Exercise data -
● ● ●

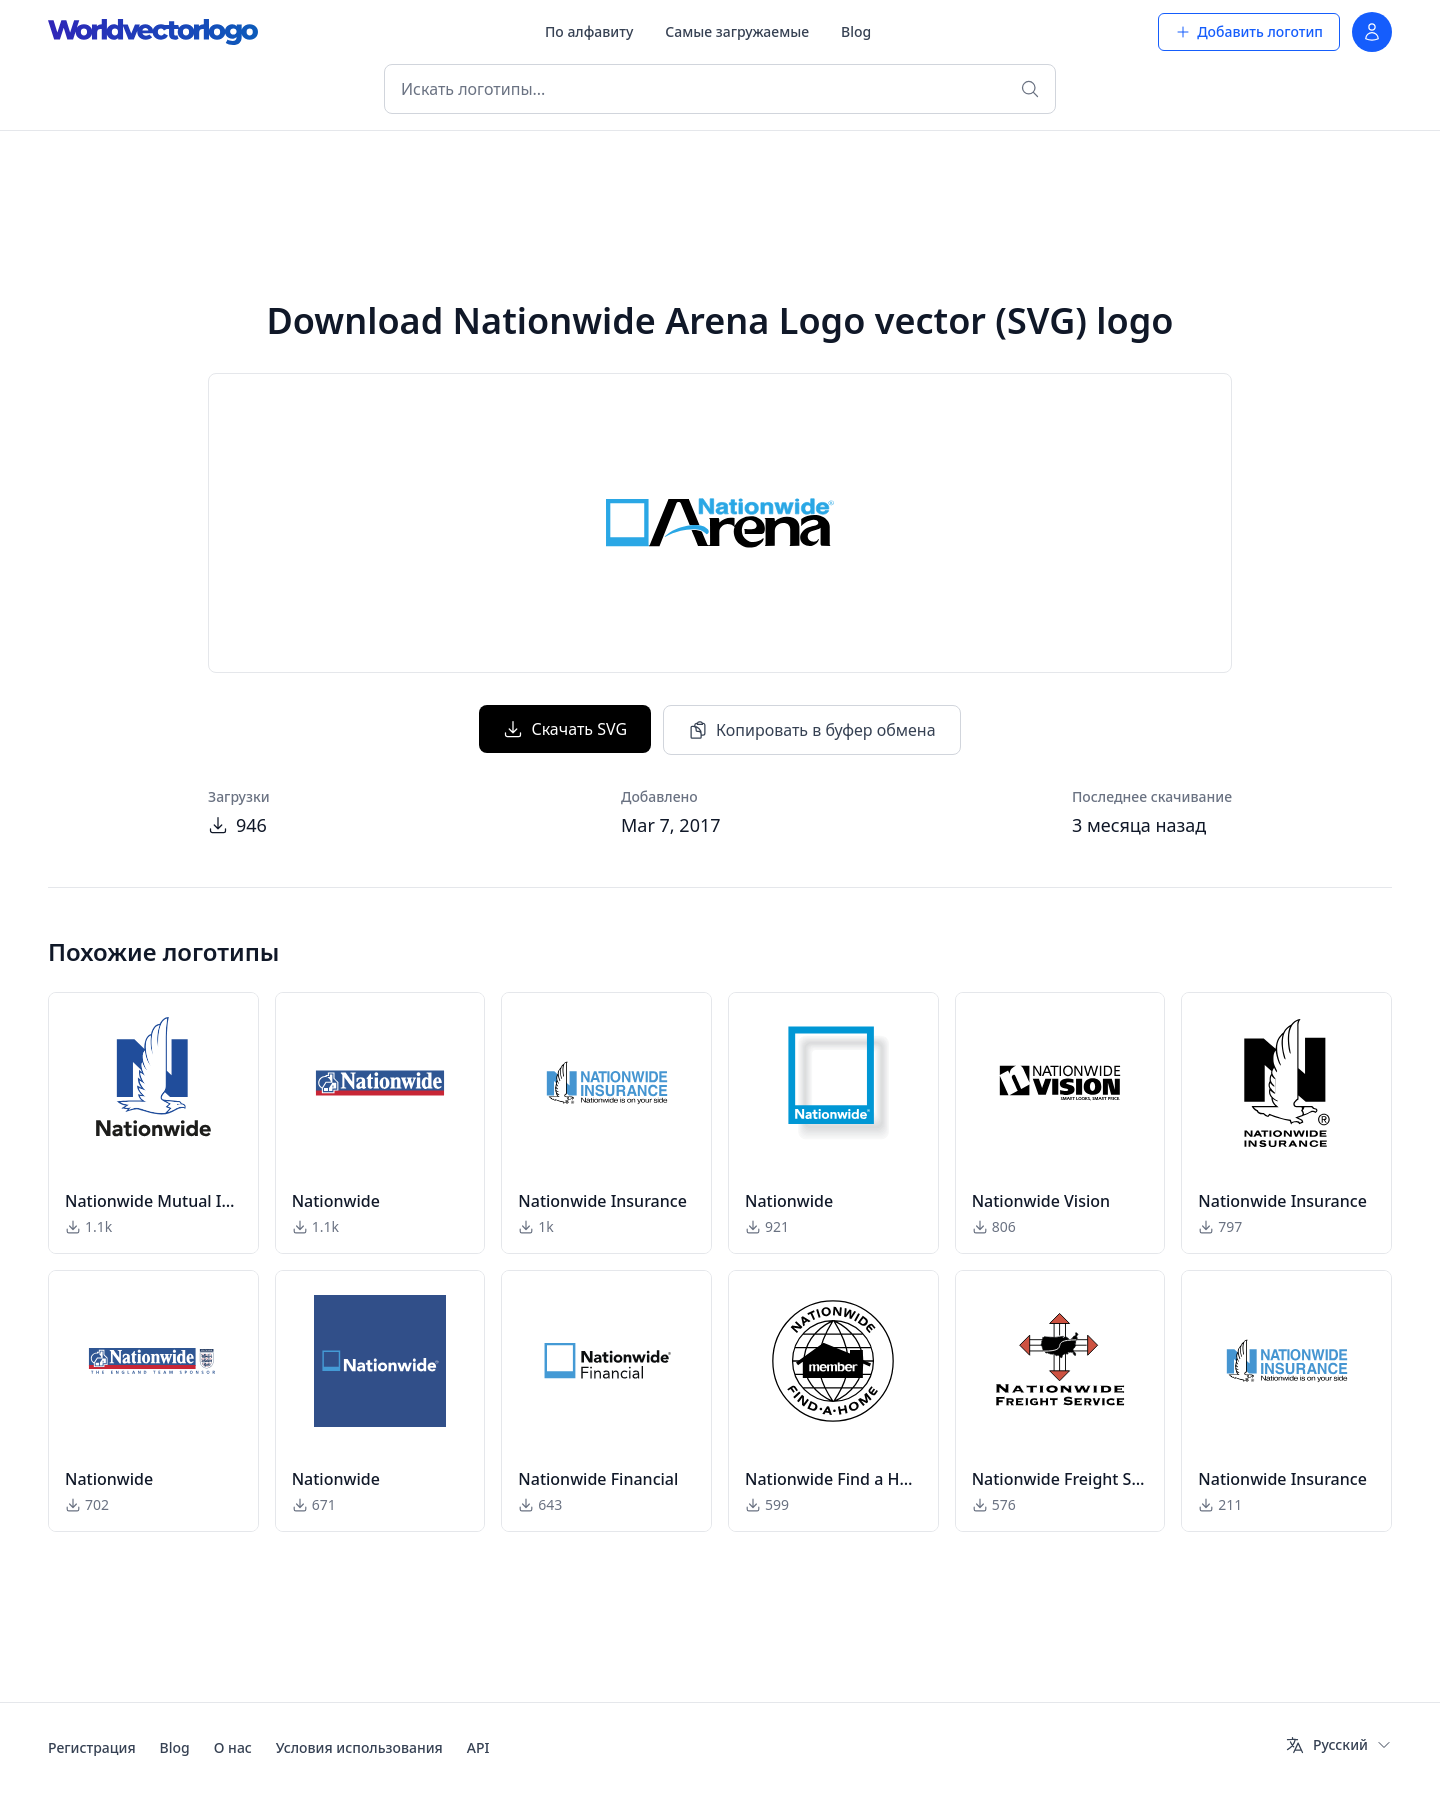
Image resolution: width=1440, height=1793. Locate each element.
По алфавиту (589, 31)
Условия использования (359, 1747)
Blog (856, 31)
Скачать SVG (565, 729)
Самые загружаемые (737, 31)
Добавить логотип (1249, 31)
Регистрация (92, 1747)
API (478, 1747)
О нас (233, 1747)
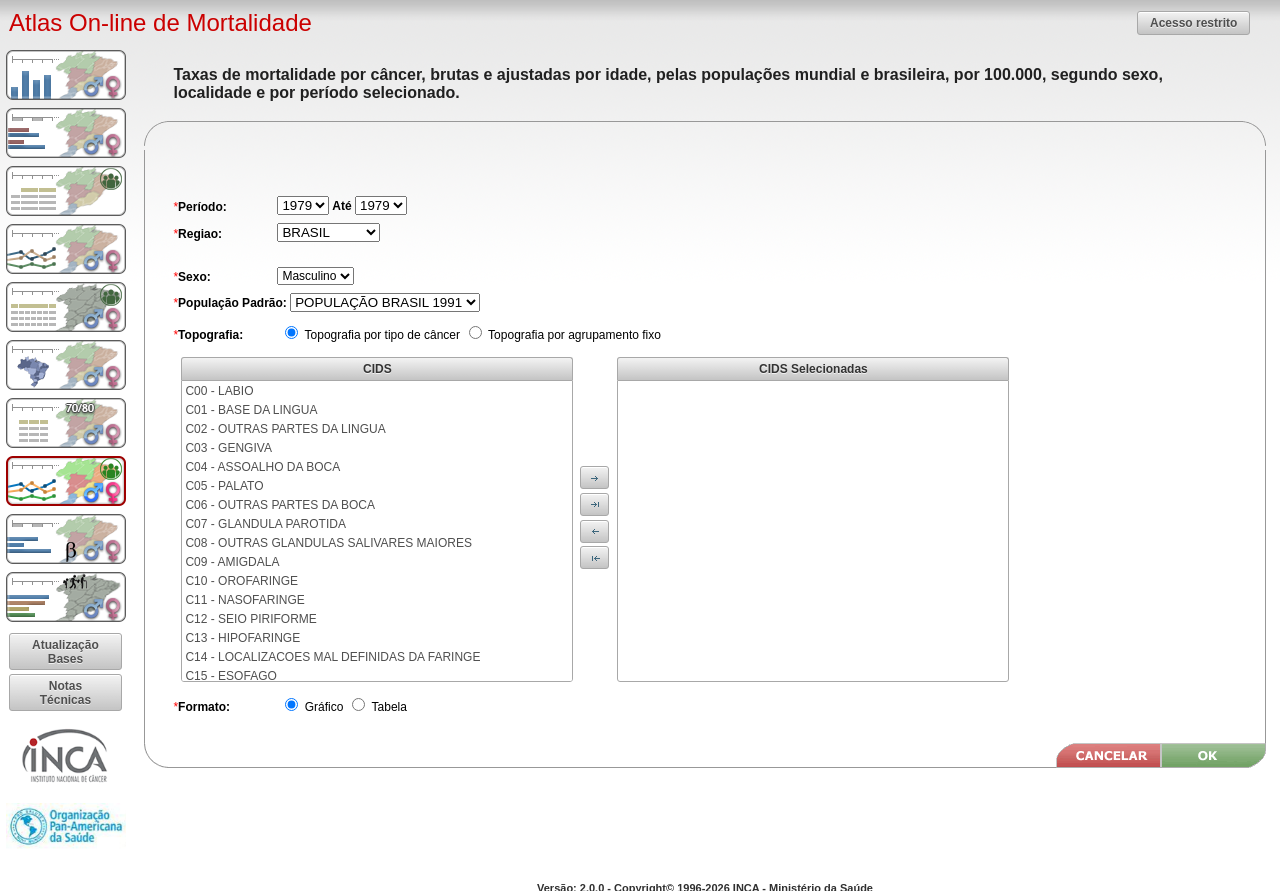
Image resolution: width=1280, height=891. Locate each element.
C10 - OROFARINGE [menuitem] (241, 581)
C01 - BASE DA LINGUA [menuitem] (251, 410)
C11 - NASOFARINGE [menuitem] (244, 600)
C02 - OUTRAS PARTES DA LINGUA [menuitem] (285, 429)
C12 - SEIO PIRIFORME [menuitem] (250, 619)
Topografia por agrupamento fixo (573, 335)
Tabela (387, 707)
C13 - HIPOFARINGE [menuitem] (242, 638)
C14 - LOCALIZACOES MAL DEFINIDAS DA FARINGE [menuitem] (332, 657)
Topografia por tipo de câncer (380, 335)
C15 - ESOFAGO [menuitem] (230, 676)
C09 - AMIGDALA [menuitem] (232, 562)
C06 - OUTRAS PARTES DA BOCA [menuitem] (280, 505)
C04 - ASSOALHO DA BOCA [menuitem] (262, 467)
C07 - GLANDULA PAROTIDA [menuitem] (265, 524)
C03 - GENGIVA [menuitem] (228, 448)
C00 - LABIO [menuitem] (219, 391)
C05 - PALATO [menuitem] (224, 486)
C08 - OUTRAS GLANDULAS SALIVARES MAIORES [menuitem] (328, 543)
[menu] (377, 531)
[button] (1193, 22)
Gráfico (322, 707)
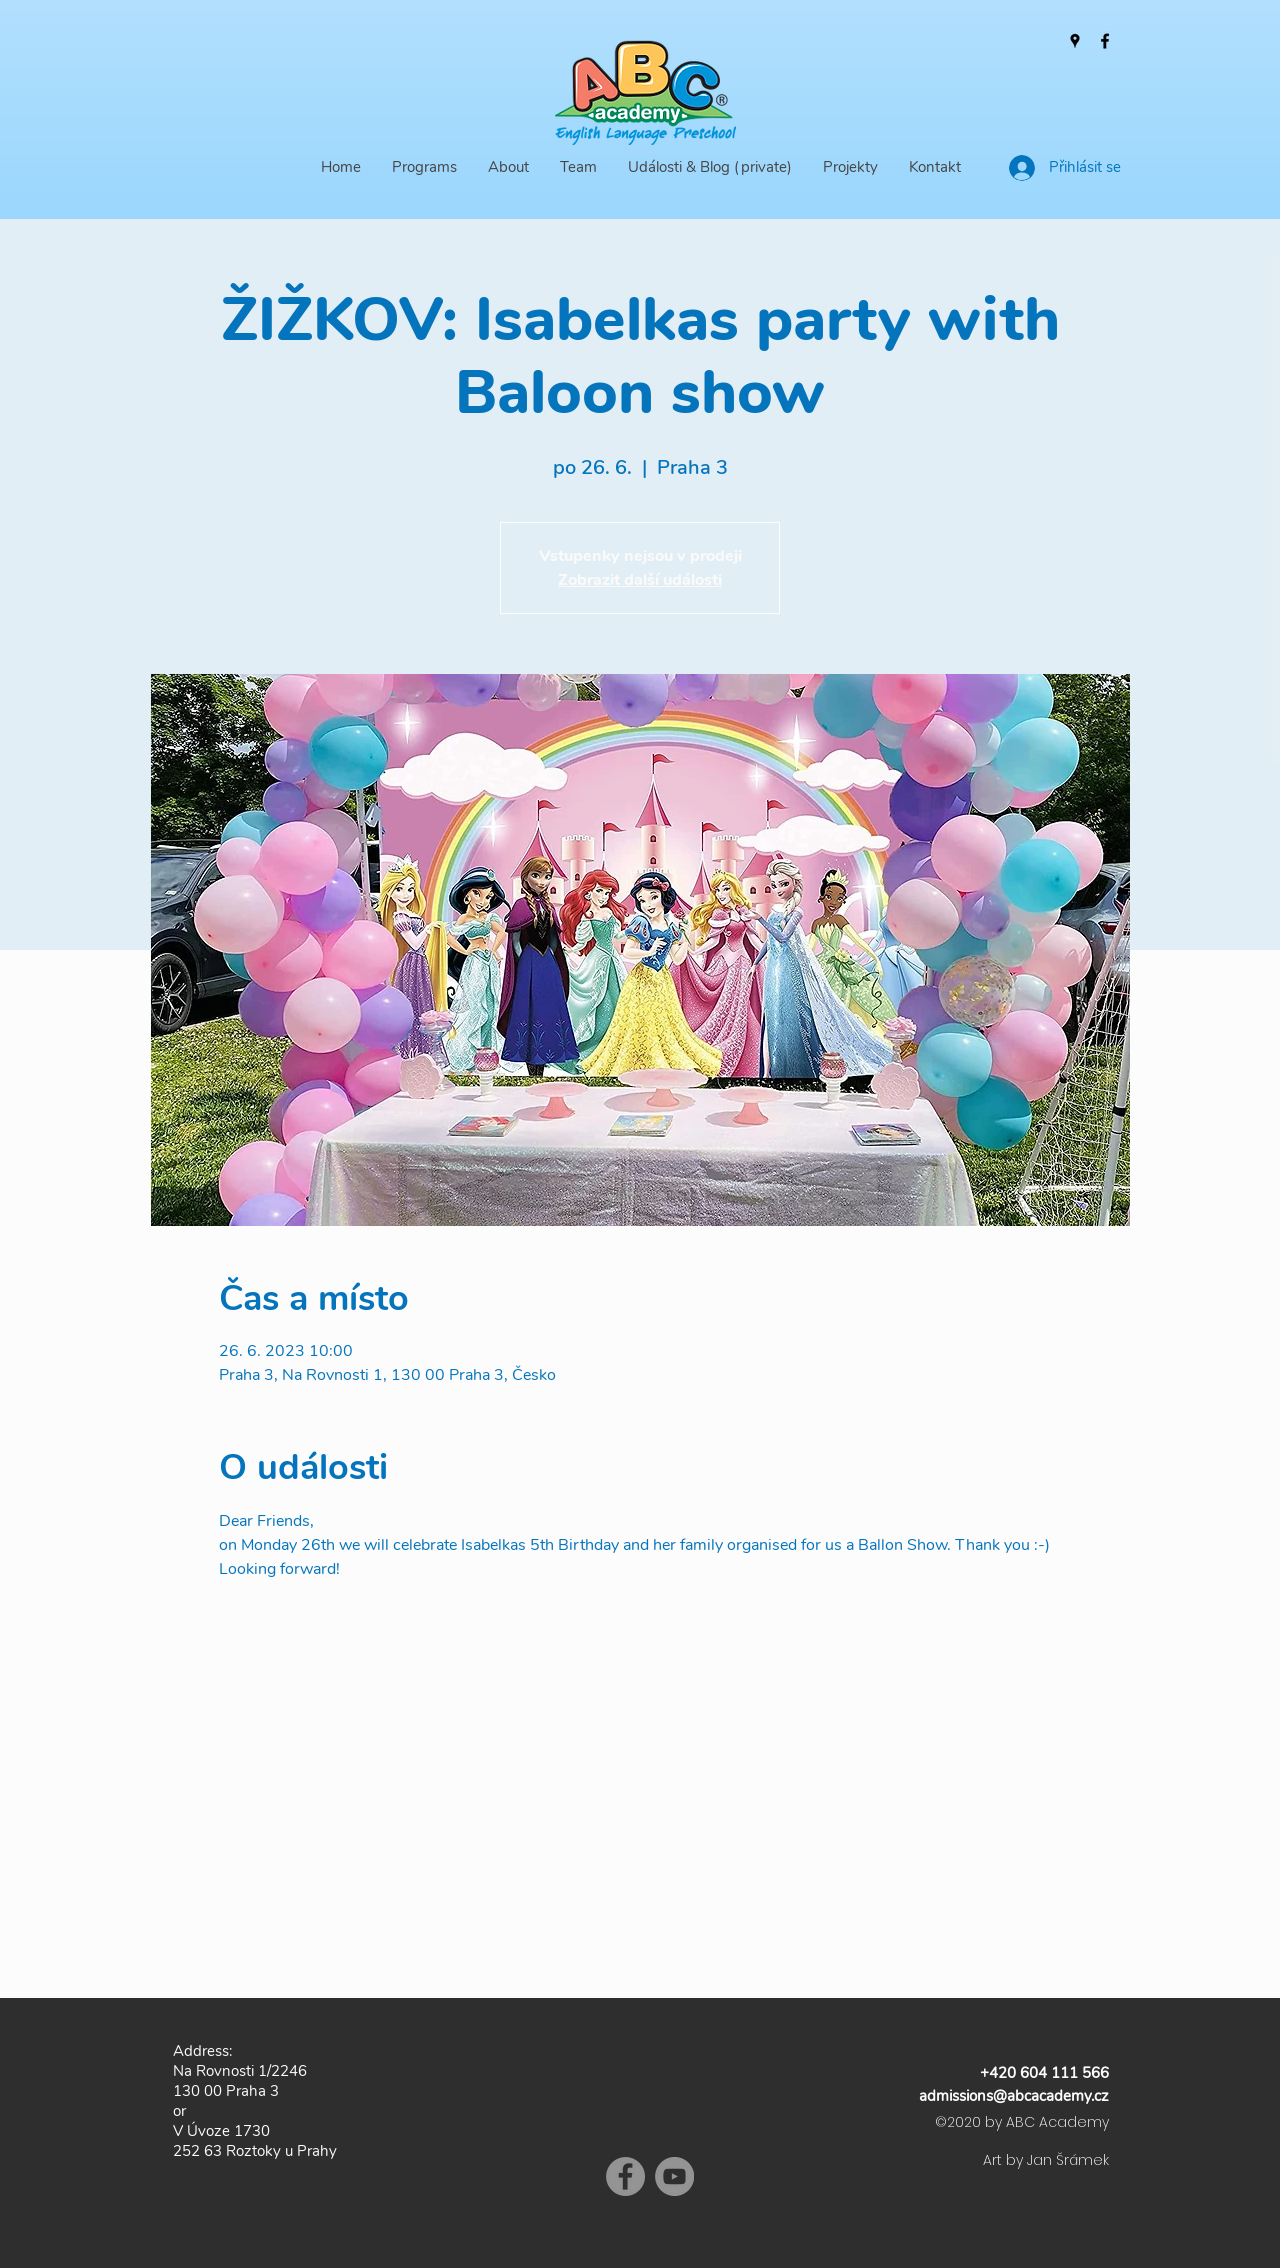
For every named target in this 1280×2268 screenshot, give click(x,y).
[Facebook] (1105, 41)
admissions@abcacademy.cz (1014, 2096)
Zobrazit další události (640, 580)
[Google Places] (1075, 41)
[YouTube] (674, 2176)
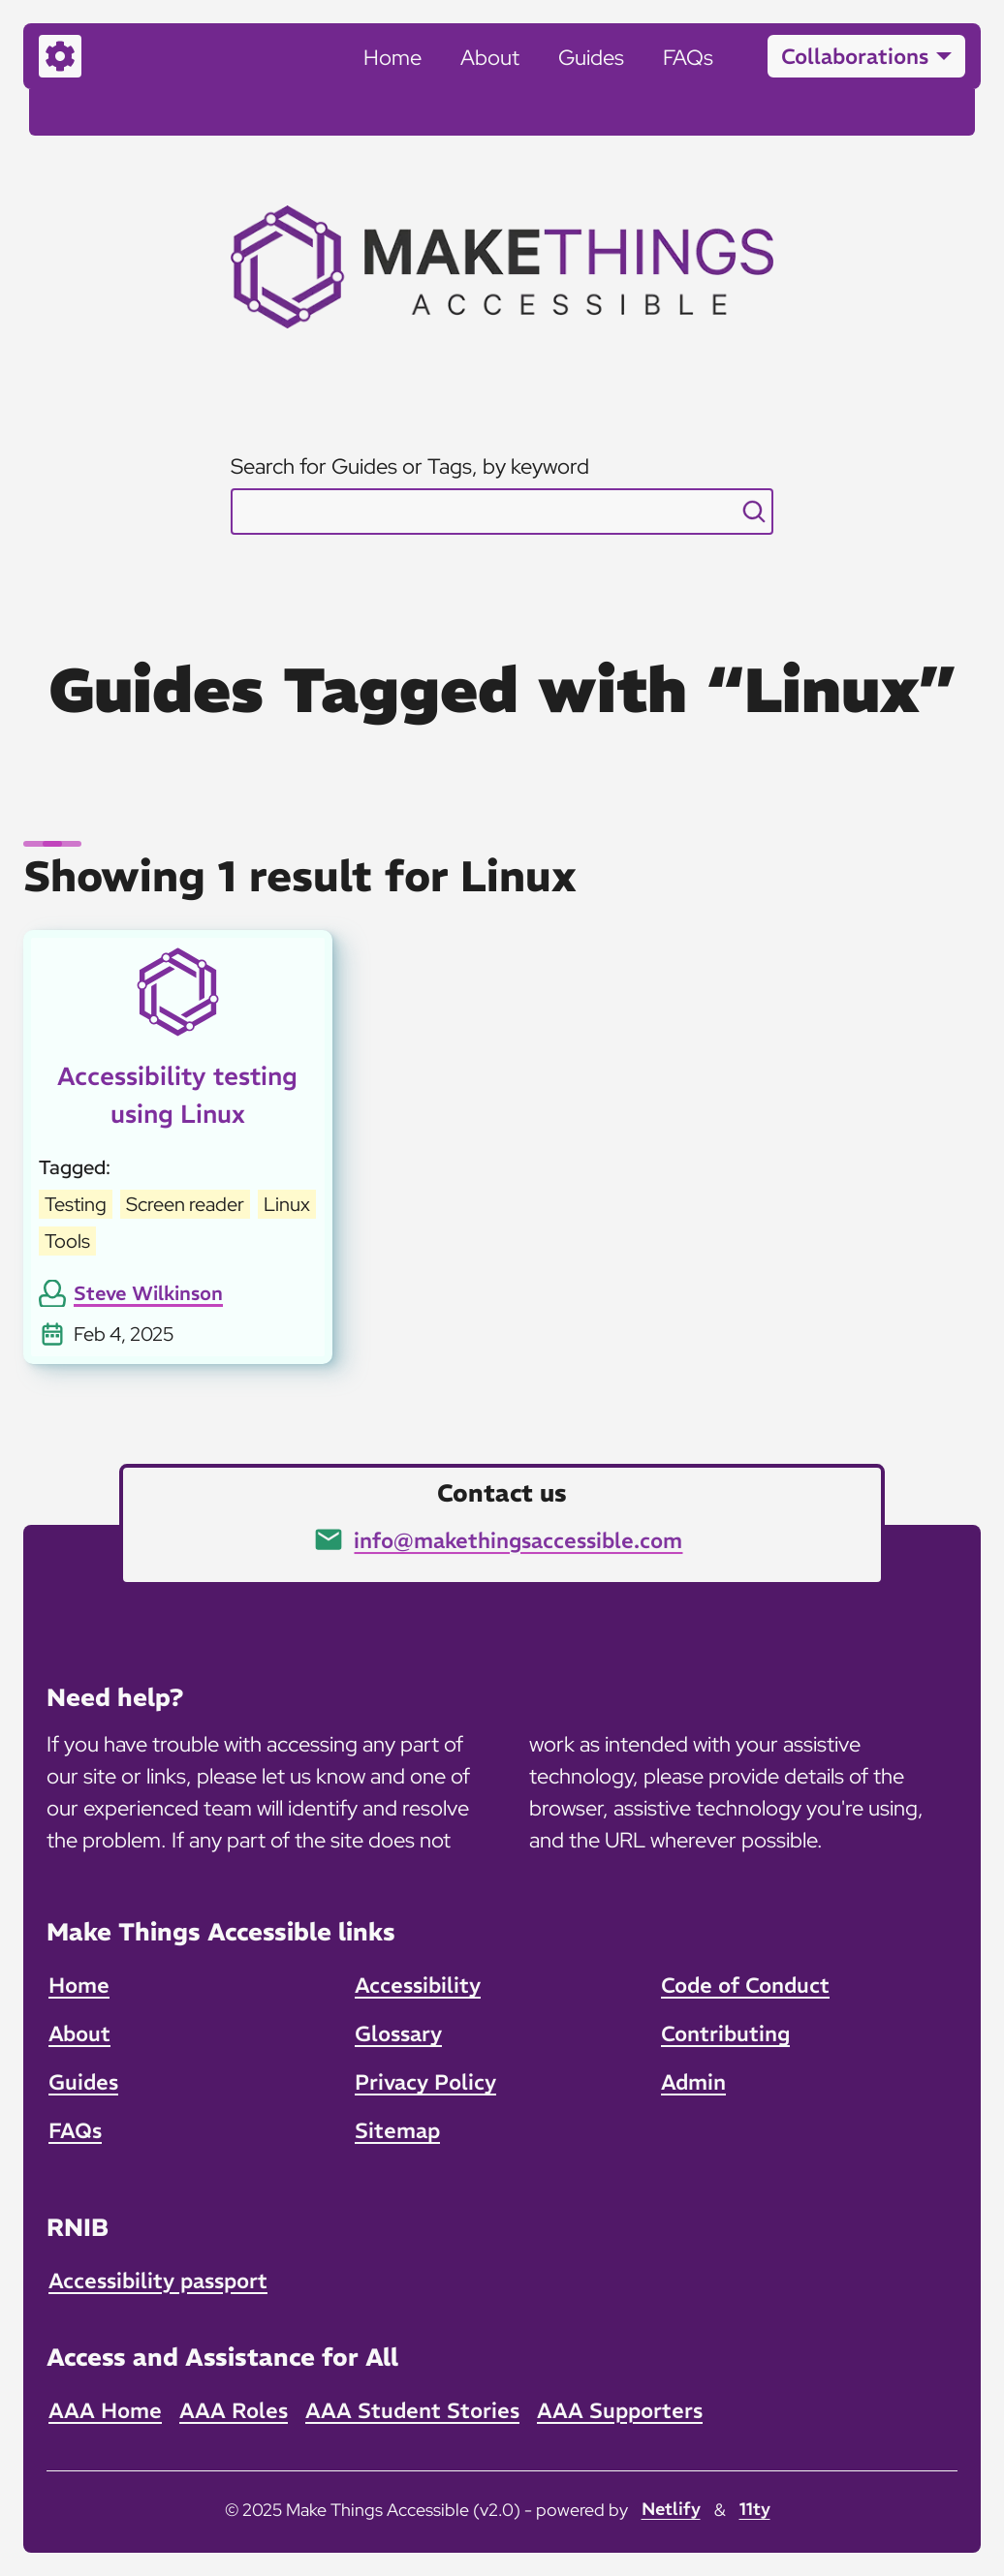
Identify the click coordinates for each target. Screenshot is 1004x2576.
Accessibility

● ● ●

Your instructions - Without including any pictures, copy every line above exactly.

Written solution -
Image resolution: width=1440, height=1793. Locate each element.
По алфавиту (589, 31)
Условия использования (359, 1747)
Blog (856, 31)
Скачать SVG (565, 729)
Самые загружаемые (737, 31)
Добавить логотип (1249, 31)
Регистрация (92, 1747)
API (478, 1747)
О нас (233, 1747)
Image resolution: width=1280, height=891. Locate each element.
C10 - OROFARINGE [menuitem] (241, 581)
C01 - BASE DA LINGUA [menuitem] (251, 410)
C11 - NASOFARINGE [menuitem] (244, 600)
C02 - OUTRAS PARTES DA LINGUA [menuitem] (285, 429)
C12 - SEIO PIRIFORME [menuitem] (250, 619)
Topografia por agrupamento fixo (573, 335)
Tabela (387, 707)
C13 - HIPOFARINGE [menuitem] (242, 638)
C14 - LOCALIZACOES MAL DEFINIDAS DA FARINGE [menuitem] (332, 657)
Topografia por tipo de câncer (380, 335)
C15 - ESOFAGO [menuitem] (230, 676)
C09 - AMIGDALA [menuitem] (232, 562)
C06 - OUTRAS PARTES DA BOCA [menuitem] (280, 505)
C04 - ASSOALHO DA BOCA [menuitem] (262, 467)
C07 - GLANDULA PAROTIDA [menuitem] (265, 524)
C03 - GENGIVA [menuitem] (228, 448)
C00 - LABIO [menuitem] (219, 391)
C05 - PALATO [menuitem] (224, 486)
C08 - OUTRAS GLANDULAS SALIVARES MAIORES [menuitem] (328, 543)
[menu] (377, 531)
[button] (1193, 22)
Gráfico (322, 707)
For every named target in this 1280×2268 screenshot, give click(x,y).
[Facebook] (1105, 41)
admissions@abcacademy.cz (1014, 2096)
Zobrazit další události (640, 580)
[Google Places] (1075, 41)
[YouTube] (674, 2176)
Identify the click coordinates for each target. Screenshot is 1004x2576.
Accessibility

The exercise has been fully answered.